** EXERCISE PROMPT **
Copy every record word for word.

(Saved entries)
▬▬▬▬▬▬▬▬▬▬

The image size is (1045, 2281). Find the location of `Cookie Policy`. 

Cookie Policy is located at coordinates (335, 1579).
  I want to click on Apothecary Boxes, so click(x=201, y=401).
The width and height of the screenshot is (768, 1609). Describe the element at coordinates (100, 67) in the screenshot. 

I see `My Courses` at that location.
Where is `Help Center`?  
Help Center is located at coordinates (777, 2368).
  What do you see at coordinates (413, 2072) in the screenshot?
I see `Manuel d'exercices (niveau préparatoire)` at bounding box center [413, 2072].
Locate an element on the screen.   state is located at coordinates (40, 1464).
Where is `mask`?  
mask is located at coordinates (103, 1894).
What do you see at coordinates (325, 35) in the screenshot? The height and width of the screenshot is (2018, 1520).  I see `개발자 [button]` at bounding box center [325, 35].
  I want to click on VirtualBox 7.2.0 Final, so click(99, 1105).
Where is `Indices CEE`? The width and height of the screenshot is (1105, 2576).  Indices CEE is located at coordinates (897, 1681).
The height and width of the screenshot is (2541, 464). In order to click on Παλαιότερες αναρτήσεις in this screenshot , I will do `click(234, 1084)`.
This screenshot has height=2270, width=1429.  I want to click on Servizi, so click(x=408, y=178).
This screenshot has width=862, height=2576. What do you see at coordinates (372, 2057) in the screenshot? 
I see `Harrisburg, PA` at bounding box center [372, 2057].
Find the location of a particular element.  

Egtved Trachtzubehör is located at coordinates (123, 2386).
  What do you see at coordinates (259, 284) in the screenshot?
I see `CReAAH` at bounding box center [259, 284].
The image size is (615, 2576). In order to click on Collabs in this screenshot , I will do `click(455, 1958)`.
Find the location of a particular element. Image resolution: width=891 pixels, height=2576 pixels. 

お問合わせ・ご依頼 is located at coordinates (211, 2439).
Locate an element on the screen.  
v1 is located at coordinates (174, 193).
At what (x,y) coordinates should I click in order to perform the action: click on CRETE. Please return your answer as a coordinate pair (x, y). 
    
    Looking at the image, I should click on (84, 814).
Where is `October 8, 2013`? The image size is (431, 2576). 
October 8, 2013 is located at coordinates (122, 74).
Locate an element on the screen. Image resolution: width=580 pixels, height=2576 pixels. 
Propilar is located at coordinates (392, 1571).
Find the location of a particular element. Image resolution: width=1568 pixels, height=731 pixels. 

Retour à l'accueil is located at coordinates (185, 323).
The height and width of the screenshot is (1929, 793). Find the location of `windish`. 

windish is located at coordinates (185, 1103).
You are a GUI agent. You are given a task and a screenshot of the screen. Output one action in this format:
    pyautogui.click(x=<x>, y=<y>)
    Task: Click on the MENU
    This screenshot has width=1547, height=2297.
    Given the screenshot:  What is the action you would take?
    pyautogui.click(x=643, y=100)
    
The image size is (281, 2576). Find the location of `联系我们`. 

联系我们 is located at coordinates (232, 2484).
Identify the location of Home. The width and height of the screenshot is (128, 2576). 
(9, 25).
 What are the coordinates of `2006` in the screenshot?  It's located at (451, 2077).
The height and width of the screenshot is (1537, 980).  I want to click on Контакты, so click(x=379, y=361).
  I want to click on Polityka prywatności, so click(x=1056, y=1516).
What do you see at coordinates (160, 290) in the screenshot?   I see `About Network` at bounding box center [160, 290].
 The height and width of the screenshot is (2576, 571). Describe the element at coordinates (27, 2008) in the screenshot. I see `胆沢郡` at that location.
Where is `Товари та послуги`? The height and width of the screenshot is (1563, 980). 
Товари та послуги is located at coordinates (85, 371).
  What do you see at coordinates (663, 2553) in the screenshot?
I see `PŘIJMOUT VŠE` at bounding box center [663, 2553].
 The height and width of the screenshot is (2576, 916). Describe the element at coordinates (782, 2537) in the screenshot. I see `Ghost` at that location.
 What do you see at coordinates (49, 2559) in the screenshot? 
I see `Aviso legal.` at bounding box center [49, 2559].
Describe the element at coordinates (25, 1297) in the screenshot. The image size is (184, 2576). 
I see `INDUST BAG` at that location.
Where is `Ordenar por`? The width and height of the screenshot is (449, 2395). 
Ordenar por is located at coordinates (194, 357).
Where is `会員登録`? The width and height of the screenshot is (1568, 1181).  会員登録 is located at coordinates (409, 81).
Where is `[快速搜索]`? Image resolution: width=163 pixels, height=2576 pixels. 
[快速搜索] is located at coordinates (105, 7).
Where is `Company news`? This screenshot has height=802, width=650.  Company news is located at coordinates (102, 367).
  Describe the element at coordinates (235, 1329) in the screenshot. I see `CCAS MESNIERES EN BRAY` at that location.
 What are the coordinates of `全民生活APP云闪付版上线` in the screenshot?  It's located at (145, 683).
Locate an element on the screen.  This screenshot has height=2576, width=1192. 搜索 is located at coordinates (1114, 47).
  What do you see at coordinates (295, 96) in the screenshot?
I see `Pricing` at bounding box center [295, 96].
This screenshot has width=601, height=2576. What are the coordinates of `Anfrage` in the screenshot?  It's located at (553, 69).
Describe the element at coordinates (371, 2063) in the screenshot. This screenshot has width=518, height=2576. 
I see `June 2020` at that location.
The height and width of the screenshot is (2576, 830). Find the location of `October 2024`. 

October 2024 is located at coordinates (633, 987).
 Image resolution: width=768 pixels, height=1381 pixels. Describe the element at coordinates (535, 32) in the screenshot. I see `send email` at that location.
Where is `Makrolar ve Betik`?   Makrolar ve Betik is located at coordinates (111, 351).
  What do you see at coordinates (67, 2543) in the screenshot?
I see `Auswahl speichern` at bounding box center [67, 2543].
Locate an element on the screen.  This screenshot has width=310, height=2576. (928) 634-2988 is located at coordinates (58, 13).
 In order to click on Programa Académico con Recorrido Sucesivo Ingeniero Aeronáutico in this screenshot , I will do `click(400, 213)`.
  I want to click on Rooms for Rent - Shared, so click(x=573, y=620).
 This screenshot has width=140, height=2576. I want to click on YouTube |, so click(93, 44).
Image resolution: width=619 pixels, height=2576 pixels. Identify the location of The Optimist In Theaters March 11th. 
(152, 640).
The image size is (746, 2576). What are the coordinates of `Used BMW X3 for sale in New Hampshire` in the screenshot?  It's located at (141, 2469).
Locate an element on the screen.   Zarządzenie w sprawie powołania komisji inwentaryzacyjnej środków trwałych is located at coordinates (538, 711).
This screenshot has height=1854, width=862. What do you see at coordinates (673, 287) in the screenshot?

▬▬▬▬▬▬▬▬▬▬

** TASK RESULT **
The image size is (1045, 2281). Find the location of `Cookie Policy`. 

Cookie Policy is located at coordinates (335, 1579).
  I want to click on Apothecary Boxes, so click(x=201, y=401).
The width and height of the screenshot is (768, 1609). Describe the element at coordinates (100, 67) in the screenshot. 

I see `My Courses` at that location.
Where is `Help Center`?  
Help Center is located at coordinates (777, 2368).
  What do you see at coordinates (413, 2072) in the screenshot?
I see `Manuel d'exercices (niveau préparatoire)` at bounding box center [413, 2072].
Locate an element on the screen.   state is located at coordinates (40, 1464).
Where is `mask`?  
mask is located at coordinates (103, 1894).
What do you see at coordinates (325, 35) in the screenshot? The height and width of the screenshot is (2018, 1520).  I see `개발자 [button]` at bounding box center [325, 35].
  I want to click on VirtualBox 7.2.0 Final, so click(99, 1105).
Where is `Indices CEE`? The width and height of the screenshot is (1105, 2576).  Indices CEE is located at coordinates (897, 1681).
The height and width of the screenshot is (2541, 464). In order to click on Παλαιότερες αναρτήσεις in this screenshot , I will do `click(234, 1084)`.
This screenshot has height=2270, width=1429.  I want to click on Servizi, so click(x=408, y=178).
This screenshot has width=862, height=2576. What do you see at coordinates (372, 2057) in the screenshot? 
I see `Harrisburg, PA` at bounding box center [372, 2057].
Find the location of a particular element.  

Egtved Trachtzubehör is located at coordinates (123, 2386).
  What do you see at coordinates (259, 284) in the screenshot?
I see `CReAAH` at bounding box center [259, 284].
The image size is (615, 2576). In order to click on Collabs in this screenshot , I will do `click(455, 1958)`.
Find the location of a particular element. Image resolution: width=891 pixels, height=2576 pixels. 

お問合わせ・ご依頼 is located at coordinates (211, 2439).
Locate an element on the screen.  
v1 is located at coordinates (174, 193).
At what (x,y) coordinates should I click in order to perform the action: click on CRETE. Please return your answer as a coordinate pair (x, y). 
    
    Looking at the image, I should click on (84, 814).
Where is `October 8, 2013`? The image size is (431, 2576). 
October 8, 2013 is located at coordinates (122, 74).
Locate an element on the screen. Image resolution: width=580 pixels, height=2576 pixels. 
Propilar is located at coordinates (392, 1571).
Find the location of a particular element. Image resolution: width=1568 pixels, height=731 pixels. 

Retour à l'accueil is located at coordinates (185, 323).
The height and width of the screenshot is (1929, 793). Find the location of `windish`. 

windish is located at coordinates (185, 1103).
You are a GUI agent. You are given a task and a screenshot of the screen. Output one action in this format:
    pyautogui.click(x=<x>, y=<y>)
    Task: Click on the MENU
    This screenshot has width=1547, height=2297.
    Given the screenshot:  What is the action you would take?
    pyautogui.click(x=643, y=100)
    
The image size is (281, 2576). Find the location of `联系我们`. 

联系我们 is located at coordinates (232, 2484).
Identify the location of Home. The width and height of the screenshot is (128, 2576). 
(9, 25).
 What are the coordinates of `2006` in the screenshot?  It's located at (451, 2077).
The height and width of the screenshot is (1537, 980).  I want to click on Контакты, so click(x=379, y=361).
  I want to click on Polityka prywatności, so click(x=1056, y=1516).
What do you see at coordinates (160, 290) in the screenshot?   I see `About Network` at bounding box center [160, 290].
 The height and width of the screenshot is (2576, 571). Describe the element at coordinates (27, 2008) in the screenshot. I see `胆沢郡` at that location.
Where is `Товари та послуги`? The height and width of the screenshot is (1563, 980). 
Товари та послуги is located at coordinates (85, 371).
  What do you see at coordinates (663, 2553) in the screenshot?
I see `PŘIJMOUT VŠE` at bounding box center [663, 2553].
 The height and width of the screenshot is (2576, 916). Describe the element at coordinates (782, 2537) in the screenshot. I see `Ghost` at that location.
 What do you see at coordinates (49, 2559) in the screenshot? 
I see `Aviso legal.` at bounding box center [49, 2559].
Describe the element at coordinates (25, 1297) in the screenshot. The image size is (184, 2576). 
I see `INDUST BAG` at that location.
Where is `Ordenar por`? The width and height of the screenshot is (449, 2395). 
Ordenar por is located at coordinates (194, 357).
Where is `会員登録`? The width and height of the screenshot is (1568, 1181).  会員登録 is located at coordinates (409, 81).
Where is `[快速搜索]`? Image resolution: width=163 pixels, height=2576 pixels. 
[快速搜索] is located at coordinates (105, 7).
Where is `Company news`? This screenshot has height=802, width=650.  Company news is located at coordinates (102, 367).
  Describe the element at coordinates (235, 1329) in the screenshot. I see `CCAS MESNIERES EN BRAY` at that location.
 What are the coordinates of `全民生活APP云闪付版上线` in the screenshot?  It's located at (145, 683).
Locate an element on the screen.  This screenshot has height=2576, width=1192. 搜索 is located at coordinates (1114, 47).
  What do you see at coordinates (295, 96) in the screenshot?
I see `Pricing` at bounding box center [295, 96].
This screenshot has width=601, height=2576. What are the coordinates of `Anfrage` in the screenshot?  It's located at (553, 69).
Describe the element at coordinates (371, 2063) in the screenshot. This screenshot has width=518, height=2576. 
I see `June 2020` at that location.
The height and width of the screenshot is (2576, 830). Find the location of `October 2024`. 

October 2024 is located at coordinates (633, 987).
 Image resolution: width=768 pixels, height=1381 pixels. Describe the element at coordinates (535, 32) in the screenshot. I see `send email` at that location.
Where is `Makrolar ve Betik`?   Makrolar ve Betik is located at coordinates (111, 351).
  What do you see at coordinates (67, 2543) in the screenshot?
I see `Auswahl speichern` at bounding box center [67, 2543].
Locate an element on the screen.  This screenshot has width=310, height=2576. (928) 634-2988 is located at coordinates (58, 13).
 In order to click on Programa Académico con Recorrido Sucesivo Ingeniero Aeronáutico in this screenshot , I will do `click(400, 213)`.
  I want to click on Rooms for Rent - Shared, so click(x=573, y=620).
 This screenshot has width=140, height=2576. I want to click on YouTube |, so click(93, 44).
Image resolution: width=619 pixels, height=2576 pixels. Identify the location of The Optimist In Theaters March 11th. 
(152, 640).
The image size is (746, 2576). What are the coordinates of `Used BMW X3 for sale in New Hampshire` in the screenshot?  It's located at (141, 2469).
Locate an element on the screen.   Zarządzenie w sprawie powołania komisji inwentaryzacyjnej środków trwałych is located at coordinates (538, 711).
This screenshot has height=1854, width=862. What do you see at coordinates (673, 287) in the screenshot?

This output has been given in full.